Freshman Statistics Seminar

Week 4: : Levels of Evidence-Observational Studies versus Experiments

Marta Shore

Objective: The overall goal is to understand that there are different levels of evidence, and these levels of evidence have increasing potency.

Article Summary: Wall 2006 “The Question of Causation Edit”

The handout is adapted from a handout given my Melanie Wall, professor of biostatistics in the department of Public health at the University of Minnesota.  In the handout, we define a concept called “counterfactual”.  In essence, the idea is that we can only prove that an action produces a desired result if (a) the result happens when the action is done, and (b) the counterfactual happens, which is that the result wouldn’t happen if we hadn’t done the action. Since we can’t go back in time to show the counterfactual, we have to proxy it, and there are different levels of evidence based on their ability to proxy the counterfactual.  The two supporting articles are mentioned in the handout, and just provide examples of an observational study and a randomized controlled trial (i.e. an experiment), which are two of the levels.

Suggested Lesson Structure: The idea is to go through the handout in class, starting with the first section.

The idea behind the first section of this handout is to get the students to think of how to prove a certain treatment produces a certain result.

  • Give them a chance to come up with the best way to prove a diet program works.
  • Ultimately, the only way to definitively prove that a treatment produces a result is try the treatment, get the result, then go back in time to the exact point of treatment (i.e. have the exact same conditions) and not do the treatment and show that the result doesn’t happen.
  • We obviously can’t do that.  So what can we do?
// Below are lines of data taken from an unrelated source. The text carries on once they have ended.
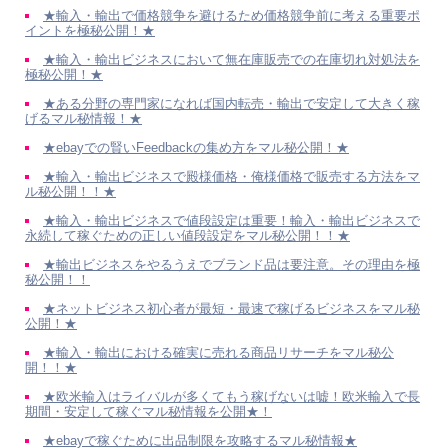
★輸入・輸出で価格競争を避けるため価格競争前に考える重要ポ
イントを極秘公開！★
★輸入・輸出ビジネスにおいて無在庫販売での在庫切れ対処法を
極秘公開！★
★ある分野の専門家になれば国内転売・輸出で安定して大きく稼
げるマル秘情報！★
★ebayでの賢いFeedbackの集め方をマル秘公開！★
★輸入・輸出ビジネスで殿様価格・俺様価格で販売する方法をマ
ル秘公開！！★
★輸入・輸出ビジネスで値段設定は重要！輸入・輸出ビジネスで
永続して稼ぐための正しい値段設定をマル秘公開！！★
★輸出ビジネスをやるうえでブランド品は要注意。その理由を極
秘公開！！
★ネットビジネス初心者が最短・最速で稼げるビジネスをマル秘
公開！★
★輸入・輸出における確実に売れる商品リサーチをマル秘公
開！！★
★欧米輸入はライバルが多くてもう稼げないは嘘！欧米輸入で長
期間・安定して稼ぐマル秘情報を公開★！
★ebayで稼ぐために出品制限を攻略するマル秘情報★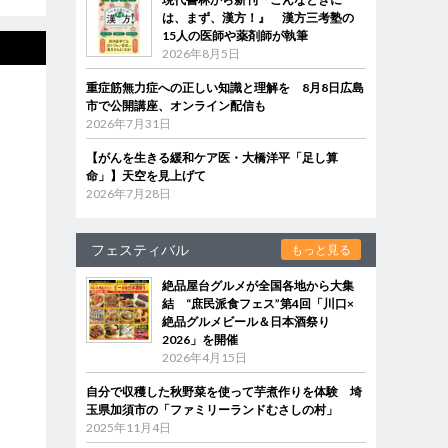
は、まず、漢方！』 漢方三考塾の
15人の医師や薬剤師が執筆
2026年8月5日
重症筋無力症への正しい知識と理解を 8月8日広島
市で公開講座、オンライン配信も
2026年7月31日
【がんを生きる緩和ケア医・大橋洋平「足し算
命」】天空を見上げて
2026年7月28日
フェスティバル
もっと見る
絶品屋台グルメが全国各地から大集
結 “庶民派食フェス”第4回「川口×
絶品グルメビール＆日本酒祭り
2026」を開催
2026年4月15日
自分で収穫した秋野菜を使って芋煮作りを体験 埼
玉県加須市の「ファミリーランドむさしの村」
2025年11月4日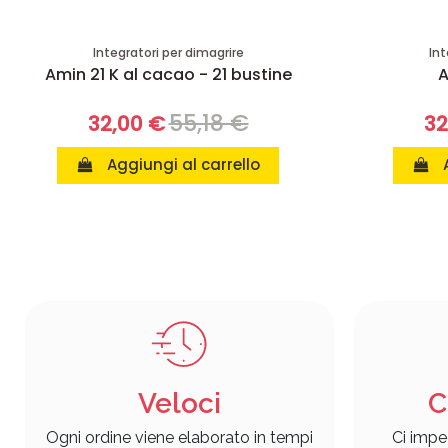
Integratori per dimagrire
Int
Amin 21 K al cacao - 21 bustine
A
55,18 €
32,00 €
32
Aggiungi al carrello
Veloci
C
Ogni ordine viene elaborato in tempi
Ci impe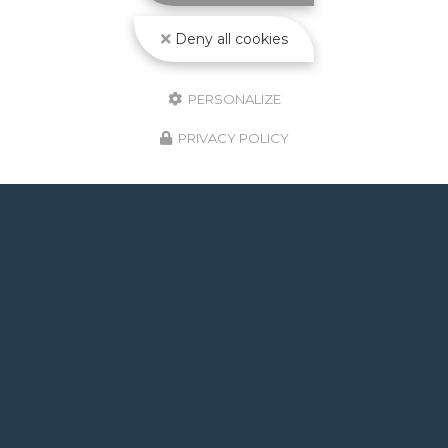
Deny all cookies
PERSONALIZE
PRIVACY POLICY
GOOGLE REVIEWS LIST
Mr.
il y a un mois
Post de juin 2026 : J'ai rappelé Fabien pour : - un
problème d'ampoule qui ne fonctionnait pas, il est
intervenu en moins de 24h avec réponse le soir de
la constatation malgré l'heure tardive ! Et au final,
c'était rien, fort heureusement. - un problème
d'évacuation d'eau : il m'a trouvé une solution en un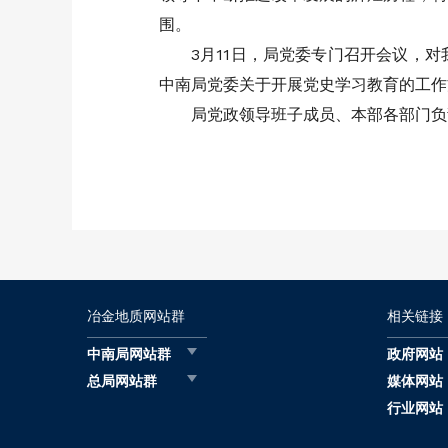
围。
3月11日，局党委专门召开会议，
中南局党委关于开展党史学习教育的工作
局党政领导班子成员、本部各部门负
冶金地质网站群
相关链接
中南局网站群
政府网站
总局网站群
媒体网站
行业网站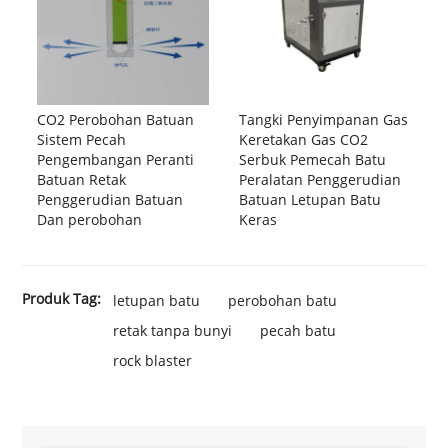
CO2 Perobohan Batuan
Tangki Penyimpanan Gas
Sistem Pecah
Keretakan Gas CO2
Pengembangan Peranti
Serbuk Pemecah Batu
Batuan Retak
Peralatan Penggerudian
Penggerudian Batuan
Batuan Letupan Batu
Dan perobohan
Keras
Produk Tag:
letupan batu
perobohan batu
retak tanpa bunyi
pecah batu
rock blaster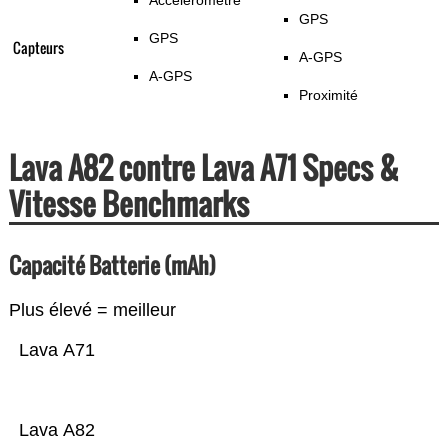
Accéléromètre
GPS
GPS
Capteurs
A-GPS
A-GPS
Proximité
Lava A82 contre Lava A71 Specs &
Vitesse Benchmarks
Capacité Batterie (mAh)
Plus élevé = meilleur
Lava A71
Lava A82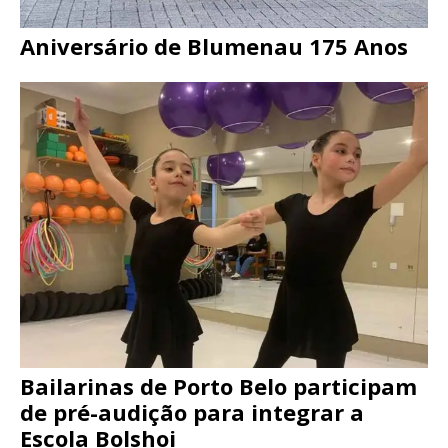
Aniversário de Blumenau 175 Anos
Bailarinas de Porto Belo participam
de pré-audição para integrar a
Escola Bolshoi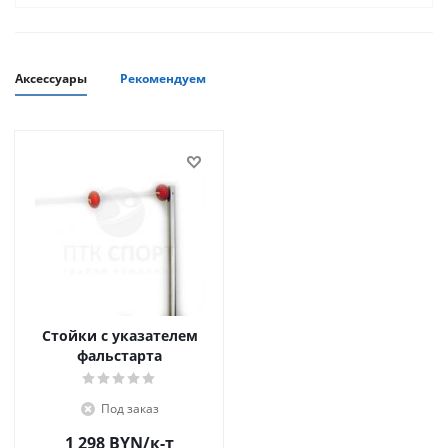
Аксессуары
Рекомендуем
Стойки с указателем
фальстарта
Под заказ
1 298
BYN
/к-т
The first level of evidence is the anecdotal evidence level.  It’s better than having no evidence that a diet program works, but there are lots of ways to refute this evidence.   The class should try to come up with some.  Here are some questions to get the discussion started:
Discussion Points:

  • How many people had this level of success? How many people didn’t? Can you tell this from the  anecdotal evidence?
  • What level of success did the typical person experience?
  • How many people could stick with the program?
  • Are there other factors, such as exercise, that could’ve contributed to the result?
  • How do we know the “before” and “after” are really “before” and “after”? Do we even trust the evidence we have?
  • What is the counterfactual?

The second level of evidence is the observational study, as illustrated by the article from Nutrition Today.
Discussion Points:

  • How is this “better” evidence than the anecdotal evidence?  In particular, do the authors of this study have a vested interest in demonstrating the effectiveness of this program?  Do you get a sense of what the average lifetime member’s  results were?
  • Why do you think they included information about other information, such as age?
  • Do you think there could be any bias in this study?  What about the people that sign up for “lifetime membership” in weight watchers?  Are people who are willing to pay for weight loss more motivated to lose weight?
  • What is our negative control/counterfactual?

The third level of evidence is the experiment, as is illustrated by the JAMA article. Here we have people randomly assigned to either a treatment or control, and they were followed as they either followed the recommended diet plan or didn’t.

Discussion Points:

  • How is this “better” evidence than the observational study?  In particular, do you have a sense of what the results are for the average Weight Watcher as opposed to the lifetime member?
  • Why, in figure 3, do you think they included people who didn’t go much or didn’t go at all to Weight Watchers?  Why did they retain this data?  How does this make it more applicable to the average person?
  • What do you think of the negative control/counterfactual?  In particular, do you think it was good to have a negative control where there was actually some weight loss information given to the patients?  How does that strengthen the evidence for this program as opposed to other programs?

Final Discussion Point:
Finally, barring omniscience, which method is the most convincing?  Why?